The data does not suggest that 50% (or 70%!) of men aren’t the biological fathers of their alleged children. It means that rates are high among men who already have a reason to doubt.

To look at things in a different way, half of the UK men who thought they weren’t fathers turned out to be W-R-O-N-G.

What does that tell us really?

People should listen to their instincts but double-check with the help of science before making any life-changing decisions. DNA tests are readily available. Put them to work before you hurt your relationship with your child.

So, what should you do if you don’t think you’re the father?

It’s no surprise so many men react to pregnancy news with doubt. Many moms can’t believe they’re pregnant either. They were using birth control or didn’t believe they were fertile. Others just didn’t take the risks seriously. If a baby isn’t planned, it’s easy to start to panic, and the easiest way to keep your life from being turned upside down is by not being responsible for the problem.

Your family might have a heavy hand in exacerbating those doubts. Why? Because they want the best for your future. An unexpected pregnancy can derail education and career goals. They can make life complicated instead of care-free.

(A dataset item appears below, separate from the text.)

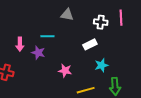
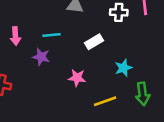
pink arrow: (20, 44) -> (15, 36), moved
white rectangle: (90, 44) -> (94, 42), moved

Fortunately, you don’t have to rely on instinct or gossip. DNA tests can safely be administered during pregnancy and after the birth of your child.

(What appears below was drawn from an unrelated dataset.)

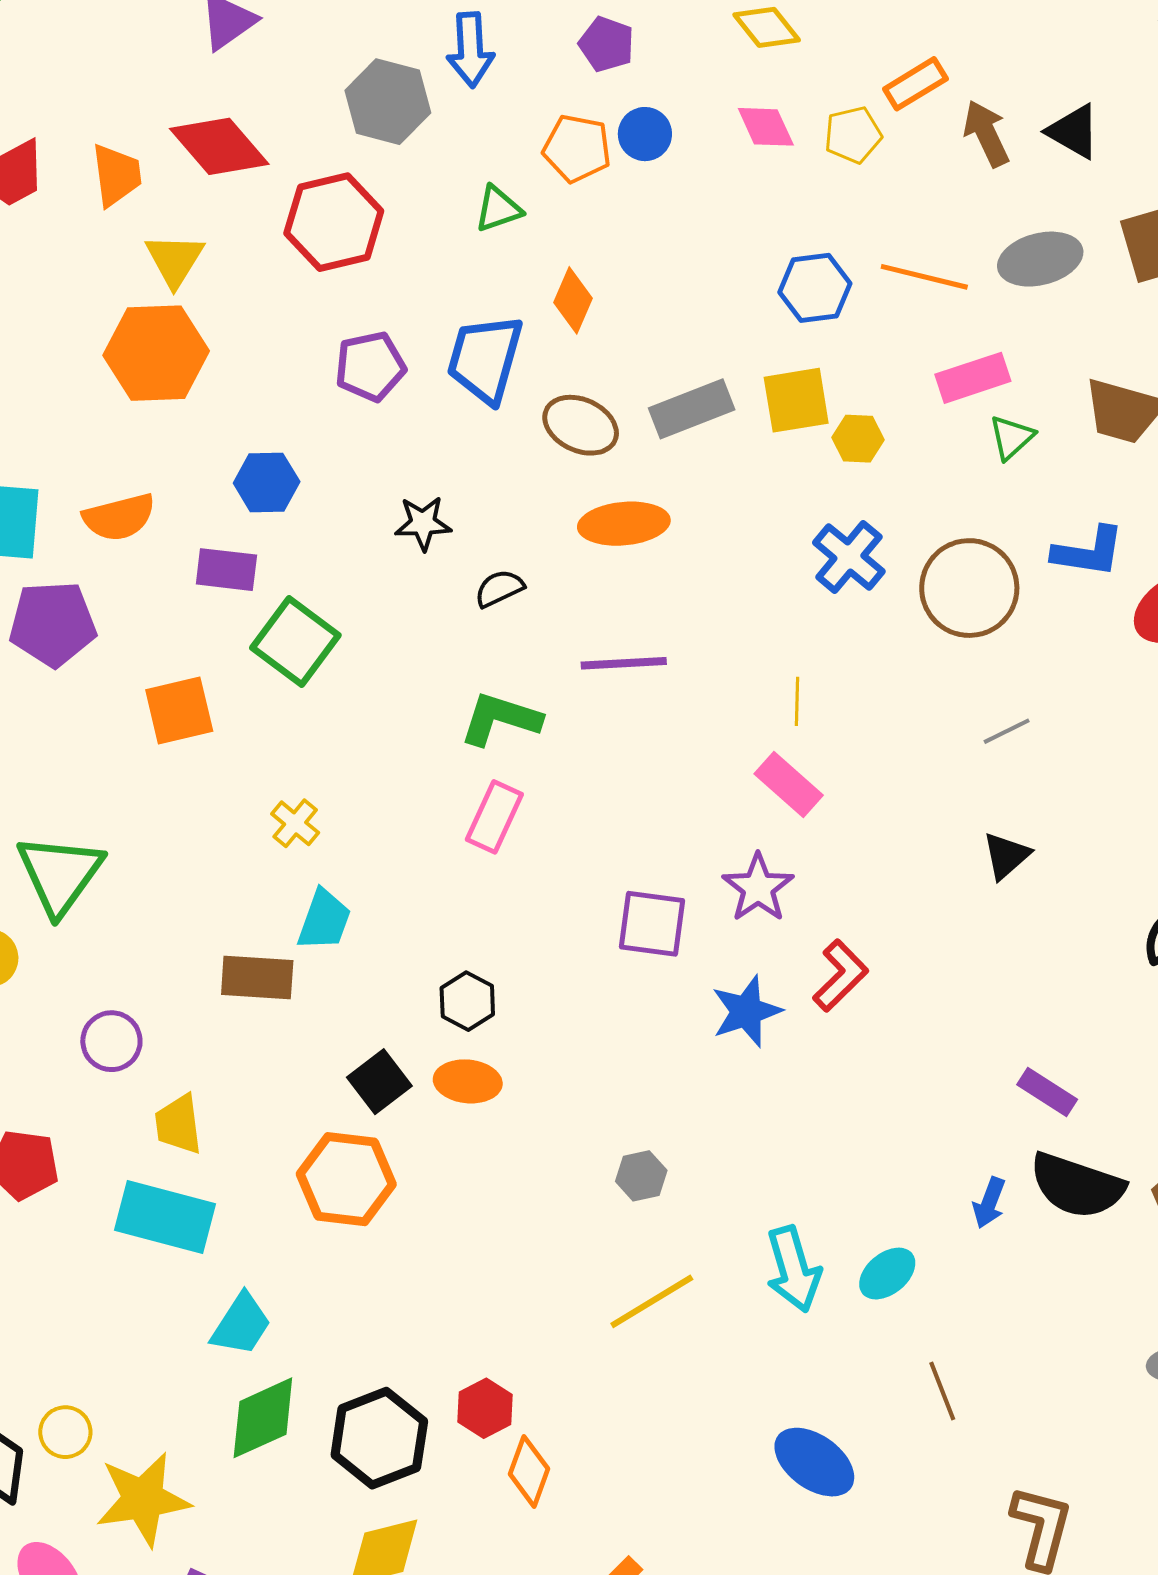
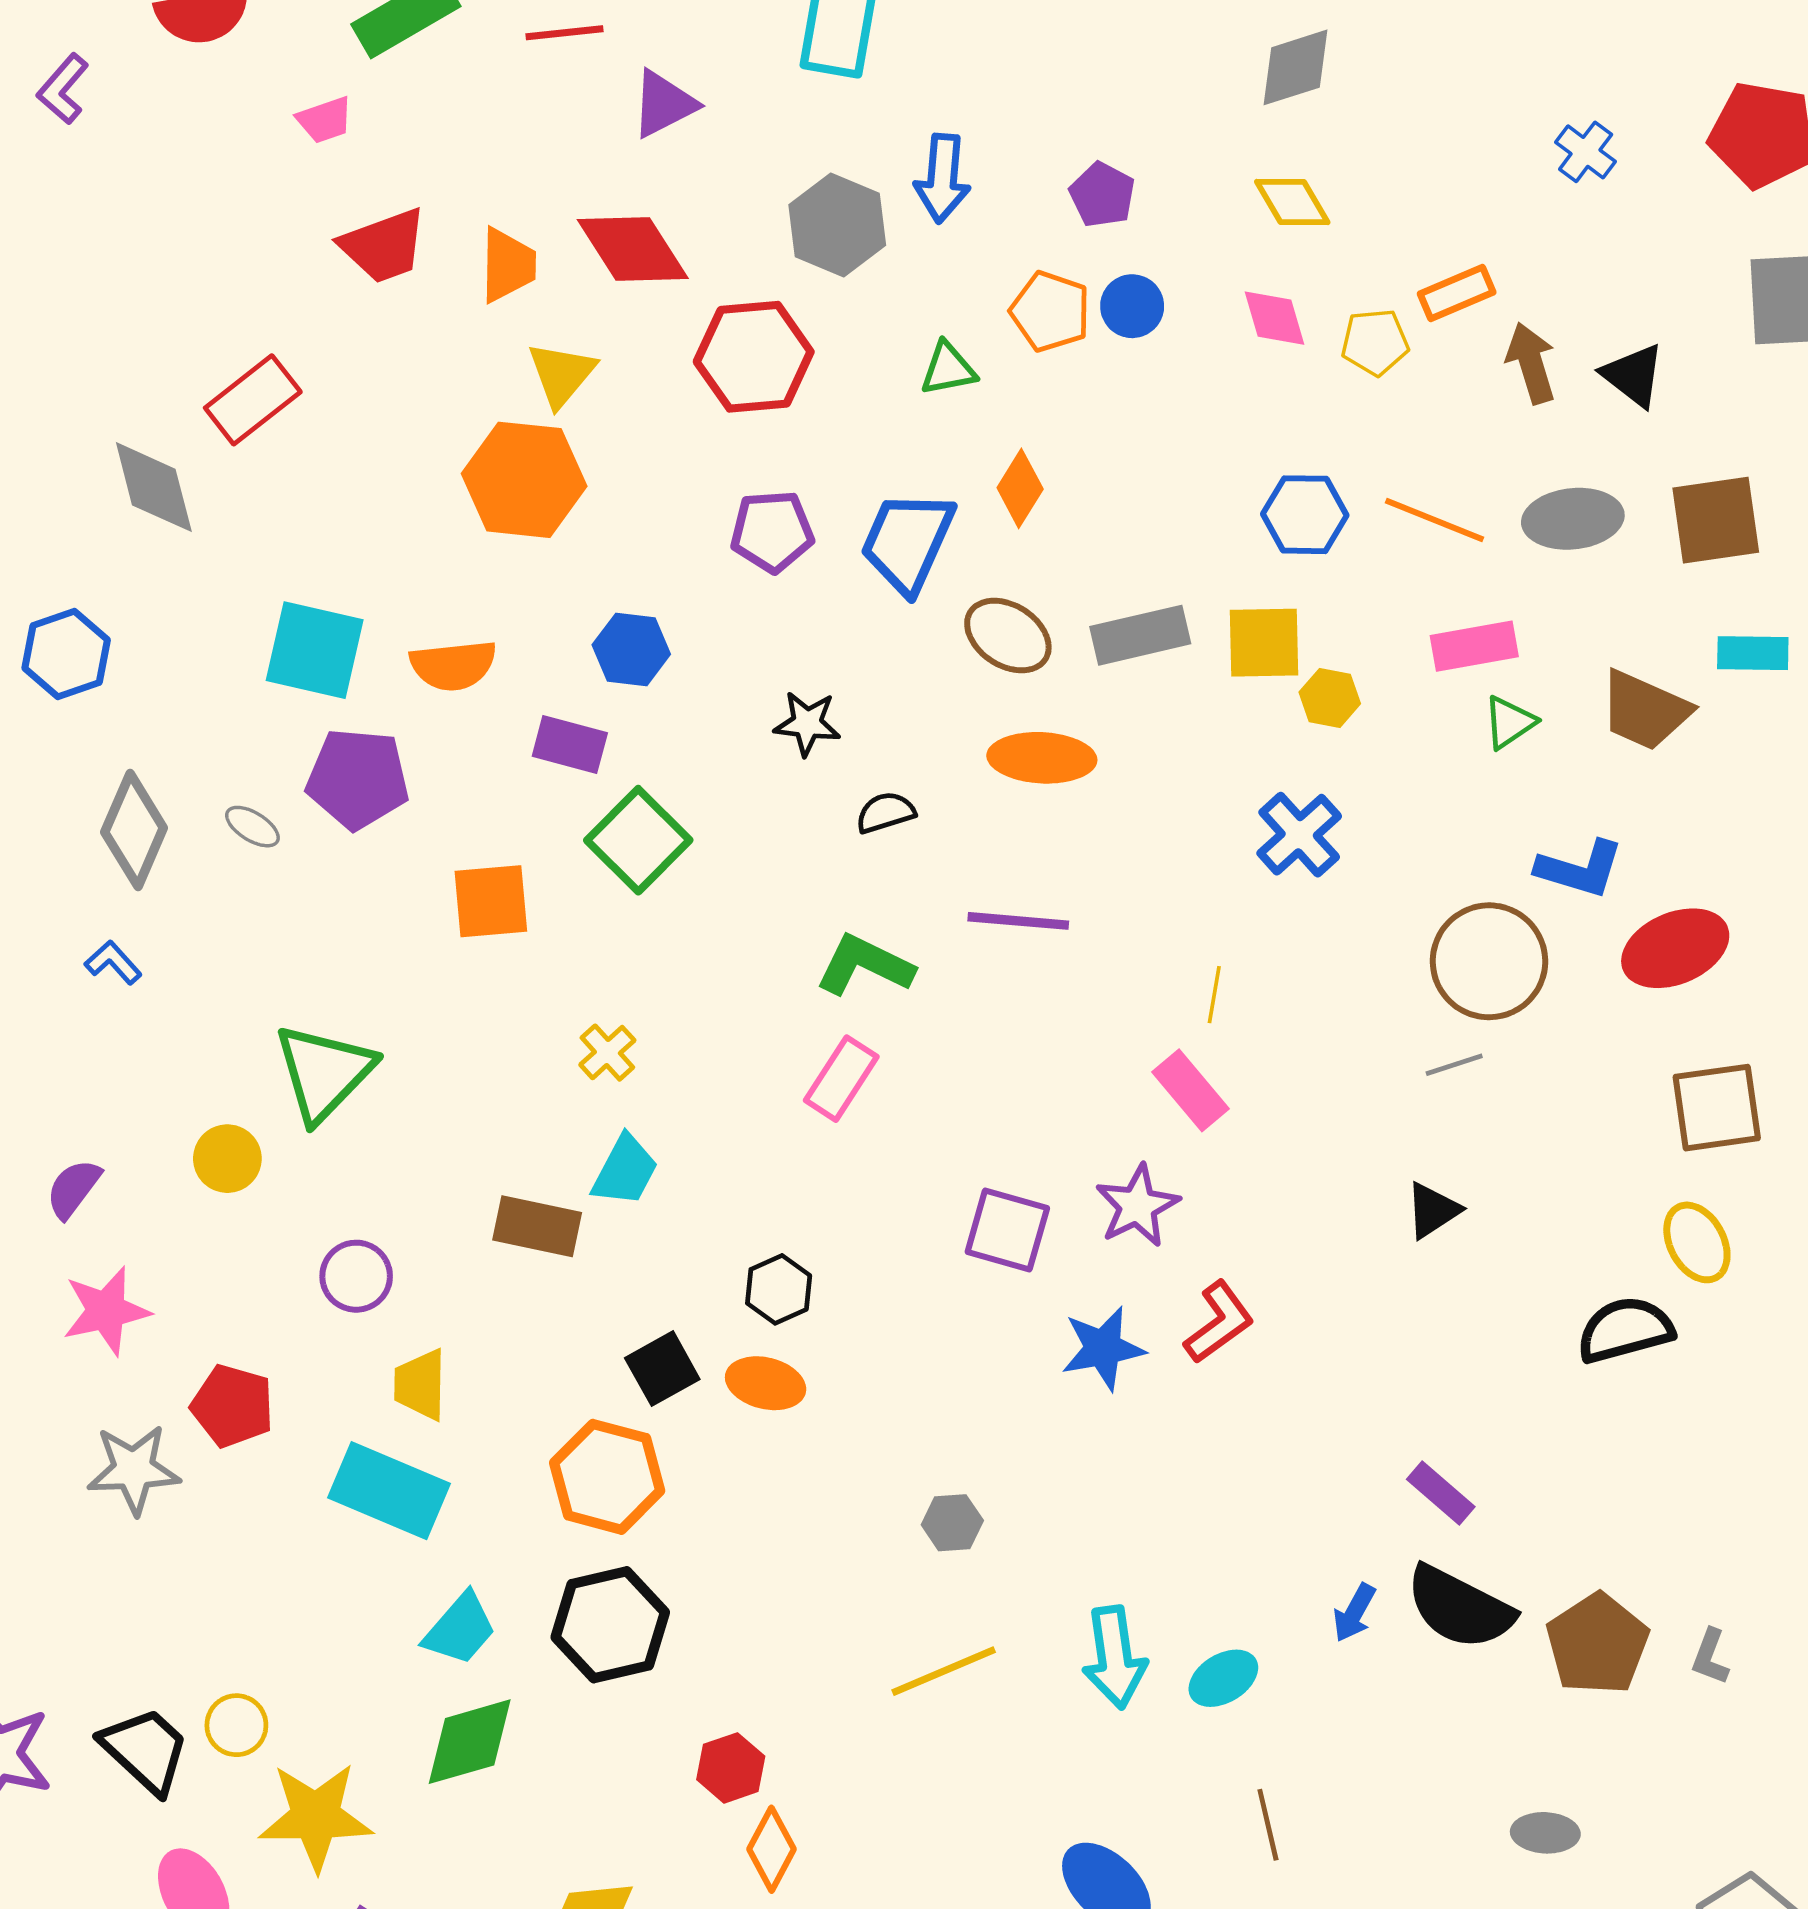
brown circle: (969, 588) -> (1489, 961), moved
black hexagon: (379, 1438) -> (610, 1625), moved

How to Test for Paternity Before a Child Is Born

A Non-Invasive Prenatal Paternity test (ridiculously called a NIPP test for short) is 99.9% accurate, can be performed anytime after the eighth week of pregnancy, and poses the same miniscule risk as any other blood test. According to the American Pregnancy Association,the average cost is $1,400, which may be covered by insurance, and even if not, many clinics have payment plans available. And in any case, it’s way less expensive than proving or disproving paternity after the birth, which may involve expensive lawsuits, the district attorney already trying to collect child support, etc..

While much more invasive than a blood test, an amniocentesis can also be used for prenatal paternity testing, however you would only choose this over a blood test if the amniocentesis is already being done. This procedure requires a sample of amniotic fluid collected during the second trimester of pregnancy. Because there is a slim risk of harm to the mother or baby, a doctor’s approval is required. Another invasive test useful in determining genetic problems or paternity, Chorionic Villus Sampling (CVS), can be performed a few weeks earlier than an amniocentesis. If a woman is already having an amniocentesis or CVS performed for genetic purposes, the tests present a much more affordable option than a non-invasive prenatal paternity test, ranging from $400 – $2,000.

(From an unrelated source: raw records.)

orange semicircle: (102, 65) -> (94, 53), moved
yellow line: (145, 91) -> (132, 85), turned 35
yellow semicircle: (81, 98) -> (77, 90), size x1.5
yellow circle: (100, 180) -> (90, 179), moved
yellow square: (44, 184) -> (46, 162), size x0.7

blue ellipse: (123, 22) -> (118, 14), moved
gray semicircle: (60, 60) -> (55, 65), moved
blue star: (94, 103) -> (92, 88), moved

Some people will tell you a mom only refuses a prenatal DNA test when she knows you’re not the father. The truth? It’s common for a pregnant mother to:

  • be offended when a father requests a DNA test
  • worry a test will hurt her baby’s health
  • not want the father involved in her life long-term

and to refuse a request even if the result would be positive.

Sometimes an effective request starts by asking a woman for a prenatal DNA test in order to stop gossip. Another way to smooth the way to a “yes” for a prenatal blood test is to tie it to prenatal support: for example saying something like “I really want to be there for you and the baby, and I’m prepared to start supporting you even before the birth if we can determine with certainty that we are both the parents.” Yes, of course you know she’s the mother, but this way it’s not about you, it’s about “us”.

Unfortunately, if she says no, most judges will not order a prenatal paternity test. There are exceptions, but most jurisdictions don’t recognize the results. In order to establish legal paternity and parental rights, another legal DNA test must be completed after the birth of a child.

There’s little room for maternal doubt when a woman is carrying a child. A man doesn’t have the same luxury. That doesn’t mean there aren’t ways of finding out who the father is before a child is born. A non-invasive prenatal paternity test can save you thousands of dollars and months or years of stress without posing any significant risk to mother or child.